§ Problem
Nothing in the listing may be skipped; repeat it all exactly.

§ Material to process
_ _ _ _
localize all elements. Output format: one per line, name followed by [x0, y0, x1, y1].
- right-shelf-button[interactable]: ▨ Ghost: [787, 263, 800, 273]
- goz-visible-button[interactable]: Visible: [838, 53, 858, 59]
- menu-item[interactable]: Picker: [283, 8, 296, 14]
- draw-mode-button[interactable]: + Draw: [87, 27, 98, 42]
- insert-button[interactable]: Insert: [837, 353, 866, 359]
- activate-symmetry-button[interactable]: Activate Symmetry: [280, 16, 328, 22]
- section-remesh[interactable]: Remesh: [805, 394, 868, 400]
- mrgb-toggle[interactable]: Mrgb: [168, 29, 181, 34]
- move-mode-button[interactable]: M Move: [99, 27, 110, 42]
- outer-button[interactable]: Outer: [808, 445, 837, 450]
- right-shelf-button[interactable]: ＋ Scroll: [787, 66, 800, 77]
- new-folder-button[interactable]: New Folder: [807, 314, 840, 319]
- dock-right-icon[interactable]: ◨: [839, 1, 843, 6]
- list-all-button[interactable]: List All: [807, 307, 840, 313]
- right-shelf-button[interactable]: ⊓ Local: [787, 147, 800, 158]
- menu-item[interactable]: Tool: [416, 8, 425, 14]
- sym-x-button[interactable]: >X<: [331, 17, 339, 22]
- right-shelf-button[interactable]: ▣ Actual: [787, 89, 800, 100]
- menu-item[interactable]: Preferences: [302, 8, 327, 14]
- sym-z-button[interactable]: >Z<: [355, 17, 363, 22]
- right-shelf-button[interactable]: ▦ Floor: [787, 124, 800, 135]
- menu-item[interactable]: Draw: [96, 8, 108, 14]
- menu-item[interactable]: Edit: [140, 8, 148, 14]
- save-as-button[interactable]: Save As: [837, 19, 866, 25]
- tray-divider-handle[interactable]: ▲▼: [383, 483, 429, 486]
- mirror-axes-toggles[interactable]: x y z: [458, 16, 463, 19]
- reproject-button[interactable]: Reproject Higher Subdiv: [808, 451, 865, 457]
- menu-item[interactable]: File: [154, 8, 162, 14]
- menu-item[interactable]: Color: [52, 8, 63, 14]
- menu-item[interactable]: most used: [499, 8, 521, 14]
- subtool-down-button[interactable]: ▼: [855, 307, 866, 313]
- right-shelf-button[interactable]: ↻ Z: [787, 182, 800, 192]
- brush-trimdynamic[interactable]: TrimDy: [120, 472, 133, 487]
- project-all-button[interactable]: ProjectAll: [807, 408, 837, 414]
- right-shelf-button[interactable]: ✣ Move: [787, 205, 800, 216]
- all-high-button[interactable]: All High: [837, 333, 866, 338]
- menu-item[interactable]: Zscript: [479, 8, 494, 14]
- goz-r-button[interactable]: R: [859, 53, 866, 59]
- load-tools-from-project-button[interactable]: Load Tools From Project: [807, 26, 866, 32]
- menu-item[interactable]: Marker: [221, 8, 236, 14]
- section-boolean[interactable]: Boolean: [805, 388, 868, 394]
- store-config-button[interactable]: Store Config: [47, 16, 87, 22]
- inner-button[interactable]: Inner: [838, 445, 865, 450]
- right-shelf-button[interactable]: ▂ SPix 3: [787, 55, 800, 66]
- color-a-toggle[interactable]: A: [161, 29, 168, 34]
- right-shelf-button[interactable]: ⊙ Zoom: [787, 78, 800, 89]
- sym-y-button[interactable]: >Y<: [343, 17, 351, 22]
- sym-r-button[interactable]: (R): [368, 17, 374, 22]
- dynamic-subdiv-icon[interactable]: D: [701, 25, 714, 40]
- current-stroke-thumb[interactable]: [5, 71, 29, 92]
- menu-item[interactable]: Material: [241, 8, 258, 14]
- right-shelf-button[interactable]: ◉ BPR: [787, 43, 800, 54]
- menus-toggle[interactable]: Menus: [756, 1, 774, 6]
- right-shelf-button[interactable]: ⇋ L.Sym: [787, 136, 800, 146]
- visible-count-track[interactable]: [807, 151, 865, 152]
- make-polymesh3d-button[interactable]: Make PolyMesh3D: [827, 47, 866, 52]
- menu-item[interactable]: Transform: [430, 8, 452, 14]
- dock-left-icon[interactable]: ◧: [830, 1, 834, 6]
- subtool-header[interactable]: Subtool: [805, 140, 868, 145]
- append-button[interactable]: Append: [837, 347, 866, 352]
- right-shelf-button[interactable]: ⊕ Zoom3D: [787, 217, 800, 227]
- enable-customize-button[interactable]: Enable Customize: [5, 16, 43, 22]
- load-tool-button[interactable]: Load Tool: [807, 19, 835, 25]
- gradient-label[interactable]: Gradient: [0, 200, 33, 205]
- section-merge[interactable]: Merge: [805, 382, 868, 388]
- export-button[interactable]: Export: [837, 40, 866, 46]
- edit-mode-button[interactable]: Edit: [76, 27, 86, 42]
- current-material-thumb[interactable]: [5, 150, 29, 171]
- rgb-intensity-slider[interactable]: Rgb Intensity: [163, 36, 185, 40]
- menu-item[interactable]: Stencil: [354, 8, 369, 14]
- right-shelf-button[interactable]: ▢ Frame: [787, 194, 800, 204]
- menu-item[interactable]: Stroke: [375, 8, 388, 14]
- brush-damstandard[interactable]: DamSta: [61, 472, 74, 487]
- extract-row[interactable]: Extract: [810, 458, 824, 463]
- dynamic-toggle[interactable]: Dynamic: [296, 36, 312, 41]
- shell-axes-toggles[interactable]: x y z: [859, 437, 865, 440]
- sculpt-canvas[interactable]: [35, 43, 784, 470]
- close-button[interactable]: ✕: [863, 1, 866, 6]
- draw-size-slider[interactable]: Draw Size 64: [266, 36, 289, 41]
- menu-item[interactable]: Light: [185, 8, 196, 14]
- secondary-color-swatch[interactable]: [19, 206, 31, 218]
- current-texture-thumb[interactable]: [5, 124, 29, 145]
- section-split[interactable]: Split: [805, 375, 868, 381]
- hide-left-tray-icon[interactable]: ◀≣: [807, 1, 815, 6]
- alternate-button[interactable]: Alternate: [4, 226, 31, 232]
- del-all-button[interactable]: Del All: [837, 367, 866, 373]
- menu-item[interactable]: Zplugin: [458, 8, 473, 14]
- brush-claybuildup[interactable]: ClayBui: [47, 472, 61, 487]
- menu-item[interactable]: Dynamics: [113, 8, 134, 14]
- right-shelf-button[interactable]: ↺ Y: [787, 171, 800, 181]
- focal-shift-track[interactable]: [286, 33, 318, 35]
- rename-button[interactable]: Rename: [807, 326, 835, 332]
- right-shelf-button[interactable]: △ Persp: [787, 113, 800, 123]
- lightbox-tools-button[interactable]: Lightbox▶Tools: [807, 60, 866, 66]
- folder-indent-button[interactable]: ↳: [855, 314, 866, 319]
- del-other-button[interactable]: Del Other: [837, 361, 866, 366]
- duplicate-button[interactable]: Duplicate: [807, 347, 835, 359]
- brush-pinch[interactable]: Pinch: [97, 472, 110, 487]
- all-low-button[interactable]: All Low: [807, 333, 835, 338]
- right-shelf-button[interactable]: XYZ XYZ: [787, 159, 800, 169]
_ _ _ _
§ Answer
localize all elements. Output format: one per line, name followed by [x0, y0, x1, y1].
- right-shelf-button[interactable]: ▨ Ghost: [787, 263, 800, 273]
- goz-visible-button[interactable]: Visible: [838, 53, 858, 59]
- menu-item[interactable]: Picker: [283, 8, 296, 14]
- draw-mode-button[interactable]: + Draw: [87, 27, 98, 42]
- insert-button[interactable]: Insert: [837, 353, 866, 359]
- activate-symmetry-button[interactable]: Activate Symmetry: [280, 16, 328, 22]
- section-remesh[interactable]: Remesh: [805, 394, 868, 400]
- mrgb-toggle[interactable]: Mrgb: [168, 29, 181, 34]
- move-mode-button[interactable]: M Move: [99, 27, 110, 42]
- outer-button[interactable]: Outer: [808, 445, 837, 450]
- right-shelf-button[interactable]: ＋ Scroll: [787, 66, 800, 77]
- new-folder-button[interactable]: New Folder: [807, 314, 840, 319]
- dock-right-icon[interactable]: ◨: [839, 1, 843, 6]
- list-all-button[interactable]: List All: [807, 307, 840, 313]
- right-shelf-button[interactable]: ⊓ Local: [787, 147, 800, 158]
- menu-item[interactable]: Tool: [416, 8, 425, 14]
- sym-x-button[interactable]: >X<: [331, 17, 339, 22]
- right-shelf-button[interactable]: ▣ Actual: [787, 89, 800, 100]
- menu-item[interactable]: Preferences: [302, 8, 327, 14]
- sym-z-button[interactable]: >Z<: [355, 17, 363, 22]
- right-shelf-button[interactable]: ▦ Floor: [787, 124, 800, 135]
- menu-item[interactable]: Draw: [96, 8, 108, 14]
- menu-item[interactable]: Edit: [140, 8, 148, 14]
- save-as-button[interactable]: Save As: [837, 19, 866, 25]
- tray-divider-handle[interactable]: ▲▼: [383, 483, 429, 486]
- mirror-axes-toggles[interactable]: x y z: [458, 16, 463, 19]
- reproject-button[interactable]: Reproject Higher Subdiv: [808, 451, 865, 457]
- menu-item[interactable]: File: [154, 8, 162, 14]
- menu-item[interactable]: Color: [52, 8, 63, 14]
- menu-item[interactable]: most used: [499, 8, 521, 14]
- subtool-down-button[interactable]: ▼: [855, 307, 866, 313]
- right-shelf-button[interactable]: ↻ Z: [787, 182, 800, 192]
- brush-trimdynamic[interactable]: TrimDy: [120, 472, 133, 487]
- project-all-button[interactable]: ProjectAll: [807, 408, 837, 414]
- right-shelf-button[interactable]: ✣ Move: [787, 205, 800, 216]
- all-high-button[interactable]: All High: [837, 333, 866, 338]
- menu-item[interactable]: Zscript: [479, 8, 494, 14]
- goz-r-button[interactable]: R: [859, 53, 866, 59]
- load-tools-from-project-button[interactable]: Load Tools From Project: [807, 26, 866, 32]
- menu-item[interactable]: Marker: [221, 8, 236, 14]
- section-boolean[interactable]: Boolean: [805, 388, 868, 394]
- store-config-button[interactable]: Store Config: [47, 16, 87, 22]
- inner-button[interactable]: Inner: [838, 445, 865, 450]
- right-shelf-button[interactable]: ▂ SPix 3: [787, 55, 800, 66]
- color-a-toggle[interactable]: A: [161, 29, 168, 34]
- right-shelf-button[interactable]: ⊙ Zoom: [787, 78, 800, 89]
- sym-y-button[interactable]: >Y<: [343, 17, 351, 22]
- sym-r-button[interactable]: (R): [368, 17, 374, 22]
- dynamic-subdiv-icon[interactable]: D: [701, 25, 714, 40]
- current-stroke-thumb[interactable]: [5, 71, 29, 92]
- menu-item[interactable]: Material: [241, 8, 258, 14]
- right-shelf-button[interactable]: ◉ BPR: [787, 43, 800, 54]
- menus-toggle[interactable]: Menus: [756, 1, 774, 6]
- right-shelf-button[interactable]: ⇋ L.Sym: [787, 136, 800, 146]
- visible-count-track[interactable]: [807, 151, 865, 152]
- make-polymesh3d-button[interactable]: Make PolyMesh3D: [827, 47, 866, 52]
- menu-item[interactable]: Transform: [430, 8, 452, 14]
- dock-left-icon[interactable]: ◧: [830, 1, 834, 6]
- subtool-header[interactable]: Subtool: [805, 140, 868, 145]
- append-button[interactable]: Append: [837, 347, 866, 352]
- right-shelf-button[interactable]: ⊕ Zoom3D: [787, 217, 800, 227]
- enable-customize-button[interactable]: Enable Customize: [5, 16, 43, 22]
- load-tool-button[interactable]: Load Tool: [807, 19, 835, 25]
- gradient-label[interactable]: Gradient: [0, 200, 33, 205]
- section-merge[interactable]: Merge: [805, 382, 868, 388]
- export-button[interactable]: Export: [837, 40, 866, 46]
- edit-mode-button[interactable]: Edit: [76, 27, 86, 42]
- current-material-thumb[interactable]: [5, 150, 29, 171]
- rgb-intensity-slider[interactable]: Rgb Intensity: [163, 36, 185, 40]
- menu-item[interactable]: Stencil: [354, 8, 369, 14]
- right-shelf-button[interactable]: ▢ Frame: [787, 194, 800, 204]
- menu-item[interactable]: Stroke: [375, 8, 388, 14]
- brush-damstandard[interactable]: DamSta: [61, 472, 74, 487]
- extract-row[interactable]: Extract: [810, 458, 824, 463]
- dynamic-toggle[interactable]: Dynamic: [296, 36, 312, 41]
- shell-axes-toggles[interactable]: x y z: [859, 437, 865, 440]
- sculpt-canvas[interactable]: [35, 43, 784, 470]
- close-button[interactable]: ✕: [863, 1, 866, 6]
- draw-size-slider[interactable]: Draw Size 64: [266, 36, 289, 41]
- menu-item[interactable]: Light: [185, 8, 196, 14]
- secondary-color-swatch[interactable]: [19, 206, 31, 218]
- current-texture-thumb[interactable]: [5, 124, 29, 145]
- section-split[interactable]: Split: [805, 375, 868, 381]
- hide-left-tray-icon[interactable]: ◀≣: [807, 1, 815, 6]
- alternate-button[interactable]: Alternate: [4, 226, 31, 232]
- del-all-button[interactable]: Del All: [837, 367, 866, 373]
- menu-item[interactable]: Zplugin: [458, 8, 473, 14]
- brush-claybuildup[interactable]: ClayBui: [47, 472, 61, 487]
- menu-item[interactable]: Dynamics: [113, 8, 134, 14]
- right-shelf-button[interactable]: ↺ Y: [787, 171, 800, 181]
- focal-shift-track[interactable]: [286, 33, 318, 35]
- rename-button[interactable]: Rename: [807, 326, 835, 332]
- right-shelf-button[interactable]: △ Persp: [787, 113, 800, 123]
- lightbox-tools-button[interactable]: Lightbox▶Tools: [807, 60, 866, 66]
- folder-indent-button[interactable]: ↳: [855, 314, 866, 319]
- del-other-button[interactable]: Del Other: [837, 361, 866, 366]
- duplicate-button[interactable]: Duplicate: [807, 347, 835, 359]
- brush-pinch[interactable]: Pinch: [97, 472, 110, 487]
- all-low-button[interactable]: All Low: [807, 333, 835, 338]
- right-shelf-button[interactable]: XYZ XYZ: [787, 159, 800, 169]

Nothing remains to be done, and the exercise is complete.